- **Required work**
For every line in the data below, check for the word "deporte", then state how many lines have it. Answer with the number only.

=======

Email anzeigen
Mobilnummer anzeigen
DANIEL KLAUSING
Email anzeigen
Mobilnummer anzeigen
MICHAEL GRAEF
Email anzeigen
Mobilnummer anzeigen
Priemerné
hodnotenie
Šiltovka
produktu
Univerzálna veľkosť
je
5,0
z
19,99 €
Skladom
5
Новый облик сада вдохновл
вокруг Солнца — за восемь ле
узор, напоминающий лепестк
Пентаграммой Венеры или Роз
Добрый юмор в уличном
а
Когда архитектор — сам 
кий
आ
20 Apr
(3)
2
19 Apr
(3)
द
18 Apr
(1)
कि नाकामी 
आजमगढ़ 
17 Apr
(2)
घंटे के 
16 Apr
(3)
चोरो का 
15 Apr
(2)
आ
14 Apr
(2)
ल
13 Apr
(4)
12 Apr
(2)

=======

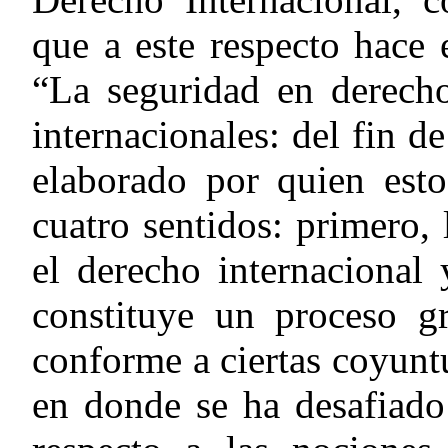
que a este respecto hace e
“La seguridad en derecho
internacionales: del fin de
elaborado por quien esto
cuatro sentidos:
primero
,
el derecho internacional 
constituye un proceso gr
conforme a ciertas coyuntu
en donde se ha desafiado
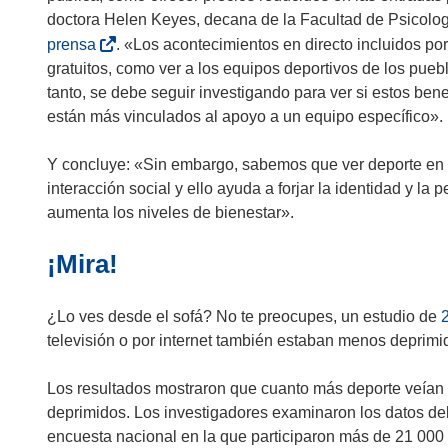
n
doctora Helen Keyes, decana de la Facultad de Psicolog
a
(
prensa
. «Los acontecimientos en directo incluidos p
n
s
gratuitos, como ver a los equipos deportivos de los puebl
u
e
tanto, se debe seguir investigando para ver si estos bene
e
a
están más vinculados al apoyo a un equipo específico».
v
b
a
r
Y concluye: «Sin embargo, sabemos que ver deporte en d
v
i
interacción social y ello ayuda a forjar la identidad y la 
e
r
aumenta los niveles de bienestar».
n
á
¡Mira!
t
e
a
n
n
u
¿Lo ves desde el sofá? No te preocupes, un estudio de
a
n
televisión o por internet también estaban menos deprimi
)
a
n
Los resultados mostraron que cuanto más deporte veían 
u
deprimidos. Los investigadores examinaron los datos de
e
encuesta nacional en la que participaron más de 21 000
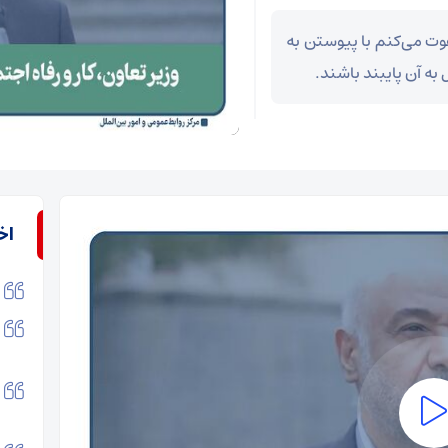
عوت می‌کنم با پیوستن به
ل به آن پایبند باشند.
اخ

=======

- **Answer to this problem**
2